- [What you have to do]: Apart from the pictures, everything in the lines below must be printed exactly.

- [Records supplied]:
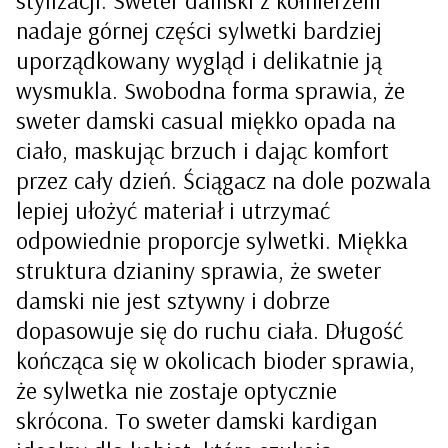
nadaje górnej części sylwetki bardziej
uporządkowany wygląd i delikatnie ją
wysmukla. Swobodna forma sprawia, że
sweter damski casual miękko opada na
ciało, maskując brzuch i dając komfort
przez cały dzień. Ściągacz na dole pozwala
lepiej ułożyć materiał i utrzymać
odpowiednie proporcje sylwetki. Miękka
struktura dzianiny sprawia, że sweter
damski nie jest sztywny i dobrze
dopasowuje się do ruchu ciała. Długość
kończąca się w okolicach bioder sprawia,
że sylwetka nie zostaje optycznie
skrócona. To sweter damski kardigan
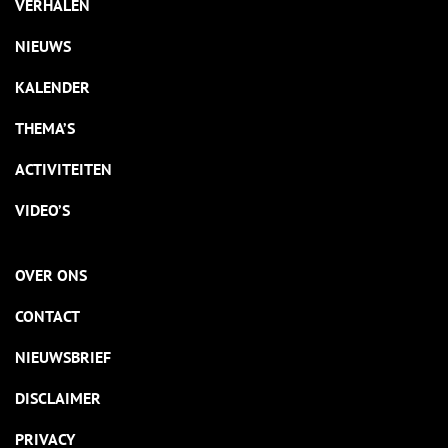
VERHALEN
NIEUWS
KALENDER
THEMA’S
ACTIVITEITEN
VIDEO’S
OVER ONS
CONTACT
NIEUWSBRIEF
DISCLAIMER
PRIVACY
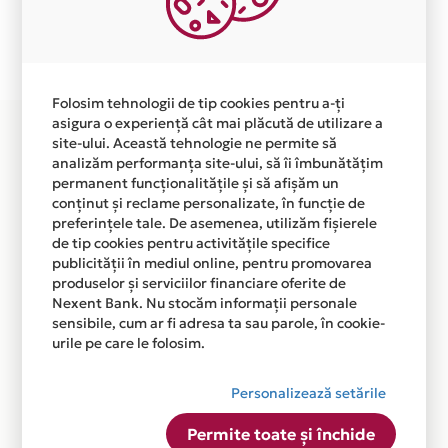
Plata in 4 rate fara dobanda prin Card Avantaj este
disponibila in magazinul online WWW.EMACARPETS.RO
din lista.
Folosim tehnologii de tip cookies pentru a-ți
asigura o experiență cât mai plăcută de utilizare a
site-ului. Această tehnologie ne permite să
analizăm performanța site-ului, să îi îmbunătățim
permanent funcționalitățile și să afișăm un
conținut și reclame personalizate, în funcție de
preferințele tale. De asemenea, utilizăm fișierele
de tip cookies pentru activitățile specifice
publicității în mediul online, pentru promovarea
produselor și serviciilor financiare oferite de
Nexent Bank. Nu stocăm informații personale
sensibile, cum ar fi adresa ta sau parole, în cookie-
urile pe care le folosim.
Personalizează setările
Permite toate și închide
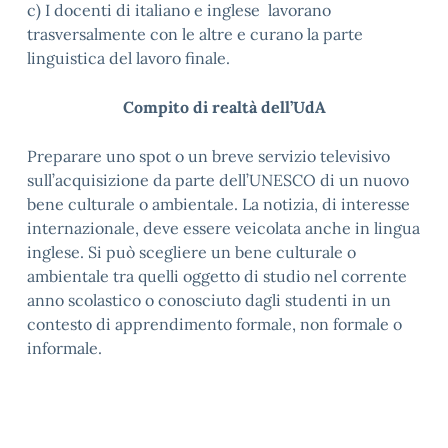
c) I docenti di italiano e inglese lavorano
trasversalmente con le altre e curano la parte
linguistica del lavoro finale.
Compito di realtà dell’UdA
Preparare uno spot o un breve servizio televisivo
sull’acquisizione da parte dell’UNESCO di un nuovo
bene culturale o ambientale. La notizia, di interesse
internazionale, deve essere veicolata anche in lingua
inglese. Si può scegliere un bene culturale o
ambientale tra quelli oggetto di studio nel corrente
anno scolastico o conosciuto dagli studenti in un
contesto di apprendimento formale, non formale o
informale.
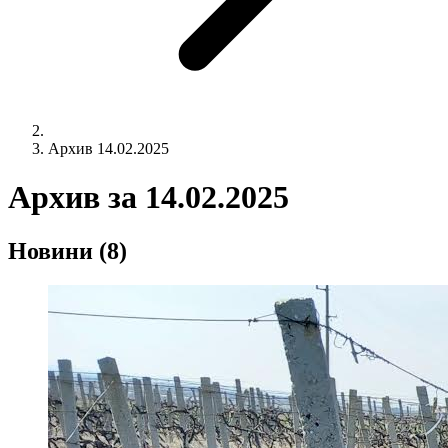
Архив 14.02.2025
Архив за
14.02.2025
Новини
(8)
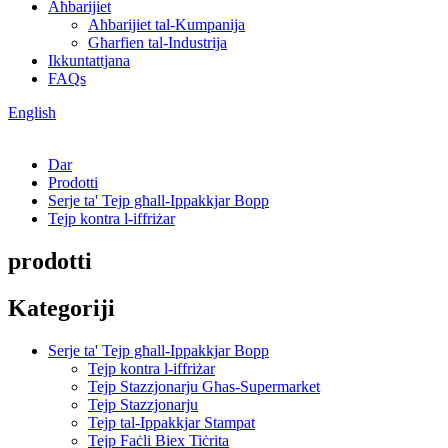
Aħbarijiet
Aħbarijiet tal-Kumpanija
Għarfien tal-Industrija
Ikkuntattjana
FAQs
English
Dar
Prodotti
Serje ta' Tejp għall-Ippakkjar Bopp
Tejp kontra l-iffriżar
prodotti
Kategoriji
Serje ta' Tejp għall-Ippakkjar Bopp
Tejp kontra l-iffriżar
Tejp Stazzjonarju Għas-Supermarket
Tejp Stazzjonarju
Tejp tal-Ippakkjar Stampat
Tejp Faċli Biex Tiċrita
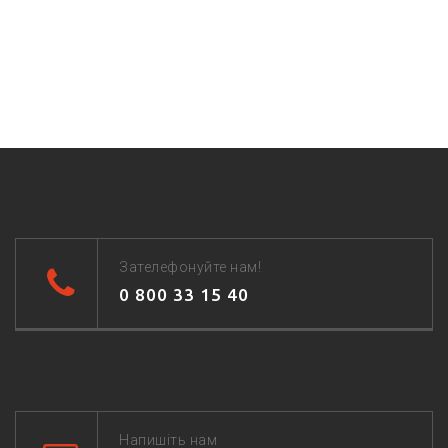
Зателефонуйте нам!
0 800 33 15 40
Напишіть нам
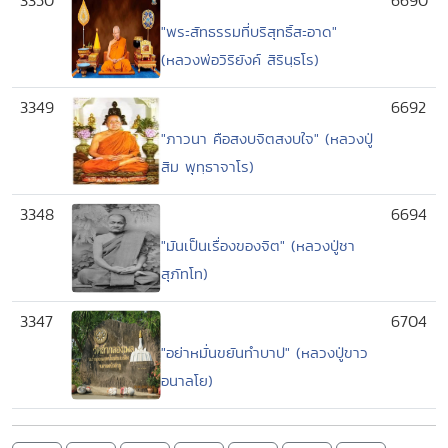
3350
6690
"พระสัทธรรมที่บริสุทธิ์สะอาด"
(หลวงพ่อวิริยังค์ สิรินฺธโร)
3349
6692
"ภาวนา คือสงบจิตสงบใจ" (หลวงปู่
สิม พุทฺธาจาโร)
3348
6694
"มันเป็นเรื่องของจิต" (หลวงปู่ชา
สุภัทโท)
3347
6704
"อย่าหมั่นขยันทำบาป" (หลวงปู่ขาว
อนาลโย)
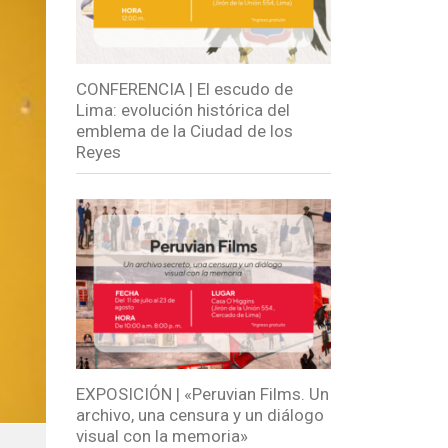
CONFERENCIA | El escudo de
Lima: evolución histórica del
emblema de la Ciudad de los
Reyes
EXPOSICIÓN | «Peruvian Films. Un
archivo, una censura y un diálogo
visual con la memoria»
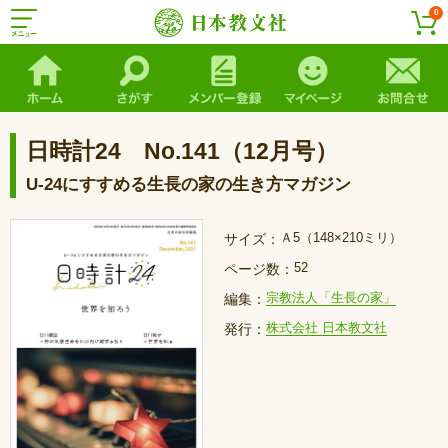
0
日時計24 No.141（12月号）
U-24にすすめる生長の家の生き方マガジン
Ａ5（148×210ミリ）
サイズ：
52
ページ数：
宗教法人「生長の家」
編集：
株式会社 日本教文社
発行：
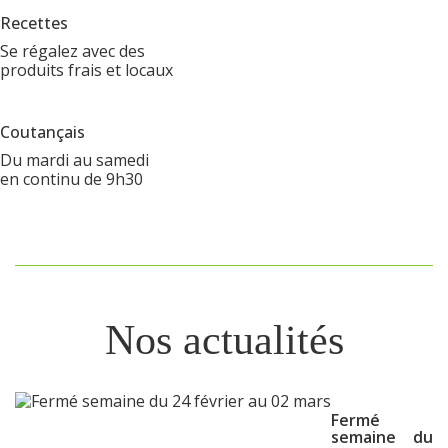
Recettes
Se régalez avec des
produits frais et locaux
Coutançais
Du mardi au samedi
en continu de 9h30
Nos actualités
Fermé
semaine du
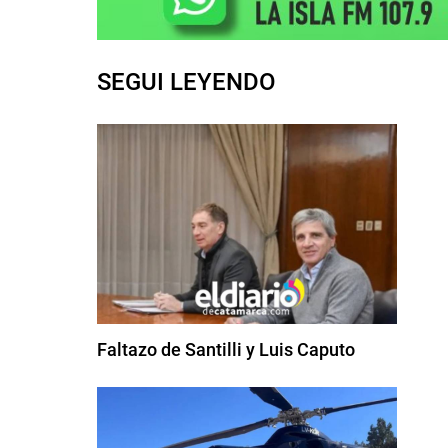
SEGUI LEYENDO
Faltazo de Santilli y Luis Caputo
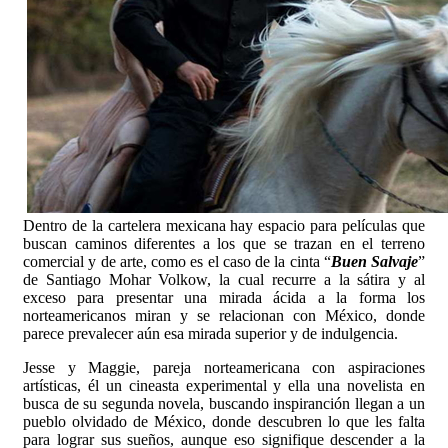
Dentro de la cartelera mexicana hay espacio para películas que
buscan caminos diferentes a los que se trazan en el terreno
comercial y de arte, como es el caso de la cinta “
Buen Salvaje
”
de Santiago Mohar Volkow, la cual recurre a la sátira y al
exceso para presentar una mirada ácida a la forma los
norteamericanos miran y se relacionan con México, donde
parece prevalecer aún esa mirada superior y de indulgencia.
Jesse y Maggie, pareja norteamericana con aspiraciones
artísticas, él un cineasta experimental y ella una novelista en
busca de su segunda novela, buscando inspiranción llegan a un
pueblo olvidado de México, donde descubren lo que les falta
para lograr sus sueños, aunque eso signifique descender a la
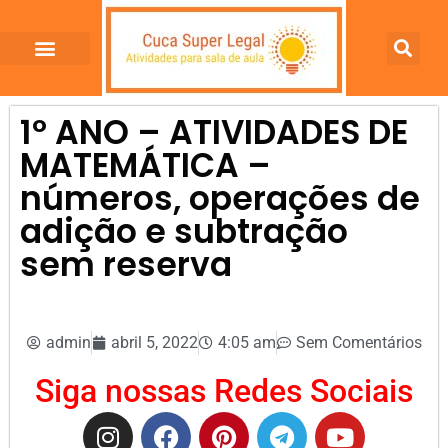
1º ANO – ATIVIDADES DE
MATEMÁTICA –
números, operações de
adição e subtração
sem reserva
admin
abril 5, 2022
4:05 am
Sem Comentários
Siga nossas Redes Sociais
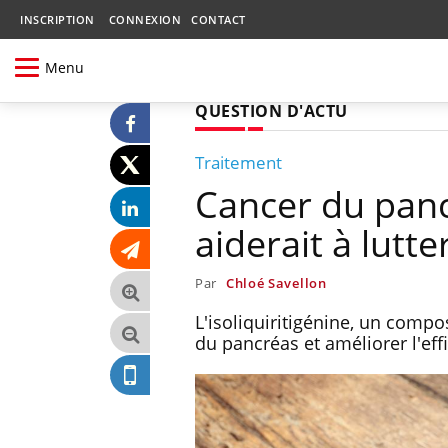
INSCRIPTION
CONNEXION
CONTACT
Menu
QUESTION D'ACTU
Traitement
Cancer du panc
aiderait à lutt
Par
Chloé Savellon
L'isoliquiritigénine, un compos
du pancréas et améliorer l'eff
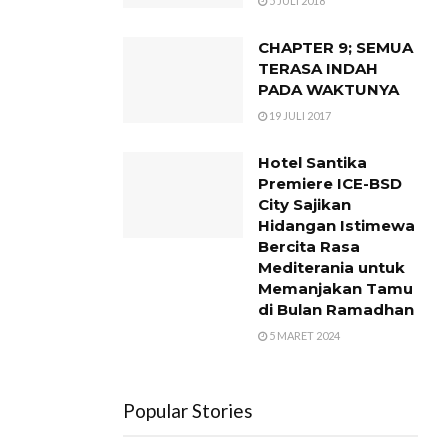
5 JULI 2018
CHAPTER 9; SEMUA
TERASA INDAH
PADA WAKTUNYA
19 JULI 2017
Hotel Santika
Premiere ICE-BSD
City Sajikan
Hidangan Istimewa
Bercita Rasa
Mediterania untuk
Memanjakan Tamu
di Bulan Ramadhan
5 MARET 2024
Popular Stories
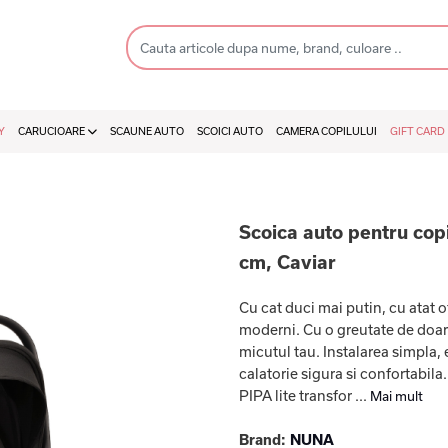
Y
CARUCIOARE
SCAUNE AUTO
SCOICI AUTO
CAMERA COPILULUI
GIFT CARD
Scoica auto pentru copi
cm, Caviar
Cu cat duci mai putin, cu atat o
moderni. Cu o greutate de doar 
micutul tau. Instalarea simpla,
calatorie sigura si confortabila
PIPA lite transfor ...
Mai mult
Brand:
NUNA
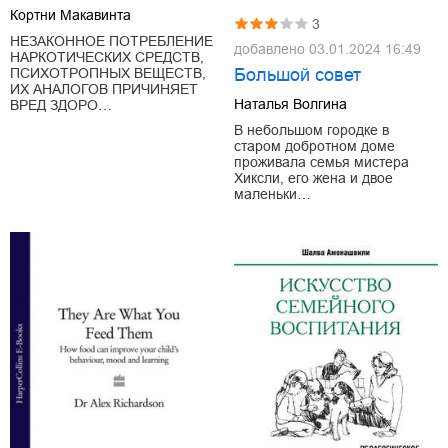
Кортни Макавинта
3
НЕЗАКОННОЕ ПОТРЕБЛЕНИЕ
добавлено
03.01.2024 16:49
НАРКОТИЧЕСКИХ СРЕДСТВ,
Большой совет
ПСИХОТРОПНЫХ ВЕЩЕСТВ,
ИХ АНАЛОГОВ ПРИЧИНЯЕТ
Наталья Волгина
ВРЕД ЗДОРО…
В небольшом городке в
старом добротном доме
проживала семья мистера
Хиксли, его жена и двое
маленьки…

- [Output below]:
nadaje górnej części sylwetki bardziej
uporządkowany wygląd i delikatnie ją
wysmukla. Swobodna forma sprawia, że
sweter damski casual miękko opada na
ciało, maskując brzuch i dając komfort
przez cały dzień. Ściągacz na dole pozwala
lepiej ułożyć materiał i utrzymać
odpowiednie proporcje sylwetki. Miękka
struktura dzianiny sprawia, że sweter
damski nie jest sztywny i dobrze
dopasowuje się do ruchu ciała. Długość
kończąca się w okolicach bioder sprawia,
że sylwetka nie zostaje optycznie
skrócona. To sweter damski kardigan
VERHALEN
NIEUWS
KALENDER
THEMA’S
ACTIVITEITEN
VIDEO’S
OVER ONS
CONTACT
NIEUWSBRIEF
DISCLAIMER
PRIVACY
Plata in 4 rate fara dobanda prin Card Avantaj este
disponibila in magazinul online WWW.EMACARPETS.RO
din lista.
Folosim tehnologii de tip cookies pentru a-ți
asigura o experiență cât mai plăcută de utilizare a
site-ului. Această tehnologie ne permite să
analizăm performanța site-ului, să îi îmbunătățim
permanent funcționalitățile și să afișăm un
conținut și reclame personalizate, în funcție de
preferințele tale. De asemenea, utilizăm fișierele
de tip cookies pentru activitățile specifice
publicității în mediul online, pentru promovarea
produselor și serviciilor financiare oferite de
Nexent Bank. Nu stocăm informații personale
sensibile, cum ar fi adresa ta sau parole, în cookie-
urile pe care le folosim.
Personalizează setările
Permite toate și închide
c) I docenti di italiano e inglese lavorano
trasversalmente con le altre e curano la parte
linguistica del lavoro finale.
Compito di realtà dell’UdA
Preparare uno spot o un breve servizio televisivo
sull’acquisizione da parte dell’UNESCO di un nuovo
bene culturale o ambientale. La notizia, di interesse
internazionale, deve essere veicolata anche in lingua
inglese. Si può scegliere un bene culturale o
ambientale tra quelli oggetto di studio nel corrente
anno scolastico o conosciuto dagli studenti in un
contesto di apprendimento formale, non formale o
informale.
Архив 14.02.2025
Архив за
14.02.2025
Новини
(8)
Aħbarijiet
Aħbarijiet tal-Kumpanija
Għarfien tal-Industrija
Ikkuntattjana
FAQs
English
Dar
Prodotti
Serje ta' Tejp għall-Ippakkjar Bopp
Tejp kontra l-iffriżar
prodotti
Kategoriji
Serje ta' Tejp għall-Ippakkjar Bopp
Tejp kontra l-iffriżar
Tejp Stazzjonarju Għas-Supermarket
Tejp Stazzjonarju
Tejp tal-Ippakkjar Stampat
Tejp Faċli Biex Tiċrita
Зателефонуйте нам!
0 800 33 15 40
Напишіть нам
3350
6690
"พระสัทธรรมที่บริสุทธิ์สะอาด"
(หลวงพ่อวิริยังค์ สิรินฺธโร)
3349
6692
"ภาวนา คือสงบจิตสงบใจ" (หลวงปู่
สิม พุทฺธาจาโร)
3348
6694
"มันเป็นเรื่องของจิต" (หลวงปู่ชา
สุภัทโท)
3347
6704
"อย่าหมั่นขยันทำบาป" (หลวงปู่ขาว
อนาลโย)
CONFERENCIA | El escudo de
Lima: evolución histórica del
emblema de la Ciudad de los
Reyes
EXPOSICIÓN | «Peruvian Films. Un
archivo, una censura y un diálogo
visual con la memoria»
0
日時計24 No.141（12月号）
U-24にすすめる生長の家の生き方マガジン
Ａ5（148×210ミリ）
サイズ：
52
ページ数：
宗教法人「生長の家」
編集：
株式会社 日本教文社
発行：
Recettes
Se régalez avec des
produits frais et locaux
Coutançais
Du mardi au samedi
en continu de 9h30
Nos actualités
Fermé
semaine du
SEGUI LEYENDO
Faltazo de Santilli y Luis Caputo
Dentro de la cartelera mexicana hay espacio para películas que
buscan caminos diferentes a los que se trazan en el terreno
comercial y de arte, como es el caso de la cinta “
Buen Salvaje
”
de Santiago Mohar Volkow, la cual recurre a la sátira y al
exceso para presentar una mirada ácida a la forma los
norteamericanos miran y se relacionan con México, donde
parece prevalecer aún esa mirada superior y de indulgencia.
Jesse y Maggie, pareja norteamericana con aspiraciones
artísticas, él un cineasta experimental y ella una novelista en
busca de su segunda novela, buscando inspiranción llegan a un
pueblo olvidado de México, donde descubren lo que les falta
para lograr sus sueños, aunque eso signifique descender a la
1º ANO – ATIVIDADES DE
MATEMÁTICA –
números, operações de
adição e subtração
sem reserva
admin
abril 5, 2022
4:05 am
Sem Comentários
Siga nossas Redes Sociais
INSCRIPTION
CONNEXION
CONTACT
Menu
QUESTION D'ACTU
Traitement
Cancer du panc
aiderait à lutt
Par
Chloé Savellon
L'isoliquiritigénine, un compos
du pancréas et améliorer l'eff
5 JULI 2018
CHAPTER 9; SEMUA
TERASA INDAH
PADA WAKTUNYA
19 JULI 2017
Hotel Santika
Premiere ICE-BSD
City Sajikan
Hidangan Istimewa
Bercita Rasa
Mediterania untuk
Memanjakan Tamu
di Bulan Ramadhan
5 MARET 2024
Popular Stories
Y
CARUCIOARE
SCAUNE AUTO
SCOICI AUTO
CAMERA COPILULUI
GIFT CARD
Scoica auto pentru copi
cm, Caviar
Cu cat duci mai putin, cu atat o
moderni. Cu o greutate de doar 
micutul tau. Instalarea simpla,
calatorie sigura si confortabila
PIPA lite transfor ...
Mai mult
Brand:
NUNA
Кортни Макавинта
3
НЕЗАКОННОЕ ПОТРЕБЛЕНИЕ
добавлено
03.01.2024 16:49
НАРКОТИЧЕСКИХ СРЕДСТВ,
Большой совет
ПСИХОТРОПНЫХ ВЕЩЕСТВ,
ИХ АНАЛОГОВ ПРИЧИНЯЕТ
Наталья Волгина
ВРЕД ЗДОРО…
В небольшом городке в
старом добротном доме
проживала семья мистера
Хиксли, его жена и двое
маленьки…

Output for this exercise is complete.